What you should do: For each record here, output an exact copy.

Data entries:
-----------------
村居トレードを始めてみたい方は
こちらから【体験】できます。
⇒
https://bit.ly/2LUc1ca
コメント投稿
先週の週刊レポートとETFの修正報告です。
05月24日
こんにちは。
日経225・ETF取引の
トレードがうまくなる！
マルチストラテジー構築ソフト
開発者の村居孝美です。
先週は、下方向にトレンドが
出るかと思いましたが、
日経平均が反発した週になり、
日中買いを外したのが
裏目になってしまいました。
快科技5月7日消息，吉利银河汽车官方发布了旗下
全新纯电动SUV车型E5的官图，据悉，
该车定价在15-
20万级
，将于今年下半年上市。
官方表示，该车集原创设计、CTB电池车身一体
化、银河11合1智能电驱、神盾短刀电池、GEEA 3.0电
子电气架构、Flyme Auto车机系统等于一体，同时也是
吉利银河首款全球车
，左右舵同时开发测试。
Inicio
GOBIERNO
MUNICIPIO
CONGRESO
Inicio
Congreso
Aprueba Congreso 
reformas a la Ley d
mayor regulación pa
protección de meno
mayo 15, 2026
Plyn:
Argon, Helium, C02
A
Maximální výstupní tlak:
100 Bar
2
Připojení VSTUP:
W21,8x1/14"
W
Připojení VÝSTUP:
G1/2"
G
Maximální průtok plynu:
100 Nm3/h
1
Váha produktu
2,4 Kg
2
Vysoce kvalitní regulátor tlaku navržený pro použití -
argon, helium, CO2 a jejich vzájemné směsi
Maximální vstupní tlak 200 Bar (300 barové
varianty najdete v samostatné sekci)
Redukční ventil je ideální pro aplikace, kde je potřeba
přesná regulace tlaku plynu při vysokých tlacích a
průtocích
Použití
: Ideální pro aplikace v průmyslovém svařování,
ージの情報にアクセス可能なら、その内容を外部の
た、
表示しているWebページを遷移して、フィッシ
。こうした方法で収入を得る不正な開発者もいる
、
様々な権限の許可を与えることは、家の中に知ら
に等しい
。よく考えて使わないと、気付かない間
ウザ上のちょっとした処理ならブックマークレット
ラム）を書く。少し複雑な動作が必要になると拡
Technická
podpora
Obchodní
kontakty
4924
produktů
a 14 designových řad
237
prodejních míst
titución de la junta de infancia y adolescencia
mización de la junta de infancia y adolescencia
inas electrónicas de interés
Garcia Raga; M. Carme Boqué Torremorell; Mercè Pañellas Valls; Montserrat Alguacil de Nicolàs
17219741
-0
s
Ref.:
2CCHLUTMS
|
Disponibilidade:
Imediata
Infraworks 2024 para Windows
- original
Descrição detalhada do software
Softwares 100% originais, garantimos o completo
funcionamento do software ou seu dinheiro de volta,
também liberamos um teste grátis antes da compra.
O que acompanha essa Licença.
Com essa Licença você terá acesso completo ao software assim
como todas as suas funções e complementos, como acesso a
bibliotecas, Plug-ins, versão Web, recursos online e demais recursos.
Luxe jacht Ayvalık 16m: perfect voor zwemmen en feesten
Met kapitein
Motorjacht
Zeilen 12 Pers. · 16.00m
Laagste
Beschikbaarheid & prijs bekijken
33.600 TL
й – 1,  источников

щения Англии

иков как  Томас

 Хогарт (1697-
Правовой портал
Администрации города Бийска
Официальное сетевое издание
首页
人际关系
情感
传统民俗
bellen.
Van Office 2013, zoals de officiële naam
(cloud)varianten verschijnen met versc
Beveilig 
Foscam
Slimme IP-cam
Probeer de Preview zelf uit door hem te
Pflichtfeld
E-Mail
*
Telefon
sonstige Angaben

Result:
-----------------
村居トレードを始めてみたい方は
こちらから【体験】できます。
⇒
https://bit.ly/2LUc1ca
コメント投稿
先週の週刊レポートとETFの修正報告です。
05月24日
こんにちは。
日経225・ETF取引の
トレードがうまくなる！
マルチストラテジー構築ソフト
開発者の村居孝美です。
先週は、下方向にトレンドが
出るかと思いましたが、
日経平均が反発した週になり、
日中買いを外したのが
裏目になってしまいました。
快科技5月7日消息，吉利银河汽车官方发布了旗下
全新纯电动SUV车型E5的官图，据悉，
该车定价在15-
20万级
，将于今年下半年上市。
官方表示，该车集原创设计、CTB电池车身一体
化、银河11合1智能电驱、神盾短刀电池、GEEA 3.0电
子电气架构、Flyme Auto车机系统等于一体，同时也是
吉利银河首款全球车
，左右舵同时开发测试。
Inicio
GOBIERNO
MUNICIPIO
CONGRESO
Inicio
Congreso
Aprueba Congreso 
reformas a la Ley d
mayor regulación pa
protección de meno
mayo 15, 2026
Plyn:
Argon, Helium, C02
A
Maximální výstupní tlak:
100 Bar
2
Připojení VSTUP:
W21,8x1/14"
W
Připojení VÝSTUP:
G1/2"
G
Maximální průtok plynu:
100 Nm3/h
1
Váha produktu
2,4 Kg
2
Vysoce kvalitní regulátor tlaku navržený pro použití -
argon, helium, CO2 a jejich vzájemné směsi
Maximální vstupní tlak 200 Bar (300 barové
varianty najdete v samostatné sekci)
Redukční ventil je ideální pro aplikace, kde je potřeba
přesná regulace tlaku plynu při vysokých tlacích a
průtocích
Použití
: Ideální pro aplikace v průmyslovém svařování,
ージの情報にアクセス可能なら、その内容を外部の
た、
表示しているWebページを遷移して、フィッシ
。こうした方法で収入を得る不正な開発者もいる
、
様々な権限の許可を与えることは、家の中に知ら
に等しい
。よく考えて使わないと、気付かない間
ウザ上のちょっとした処理ならブックマークレット
ラム）を書く。少し複雑な動作が必要になると拡
Technická
podpora
Obchodní
kontakty
4924
produktů
a 14 designových řad
237
prodejních míst
titución de la junta de infancia y adolescencia
mización de la junta de infancia y adolescencia
inas electrónicas de interés
Garcia Raga; M. Carme Boqué Torremorell; Mercè Pañellas Valls; Montserrat Alguacil de Nicolàs
17219741
-0
s
Ref.:
2CCHLUTMS
|
Disponibilidade:
Imediata
Infraworks 2024 para Windows
- original
Descrição detalhada do software
Softwares 100% originais, garantimos o completo
funcionamento do software ou seu dinheiro de volta,
também liberamos um teste grátis antes da compra.
O que acompanha essa Licença.
Com essa Licença você terá acesso completo ao software assim
como todas as suas funções e complementos, como acesso a
bibliotecas, Plug-ins, versão Web, recursos online e demais recursos.
Luxe jacht Ayvalık 16m: perfect voor zwemmen en feesten
Met kapitein
Motorjacht
Zeilen 12 Pers. · 16.00m
Laagste
Beschikbaarheid & prijs bekijken
33.600 TL
й – 1,  источников

щения Англии

иков как  Томас

 Хогарт (1697-
Правовой портал
Администрации города Бийска
Официальное сетевое издание
首页
人际关系
情感
传统民俗
bellen.
Van Office 2013, zoals de officiële naam
(cloud)varianten verschijnen met versc
Beveilig 
Foscam
Slimme IP-cam
Probeer de Preview zelf uit door hem te
Pflichtfeld
E-Mail
*
Telefon
sonstige Angaben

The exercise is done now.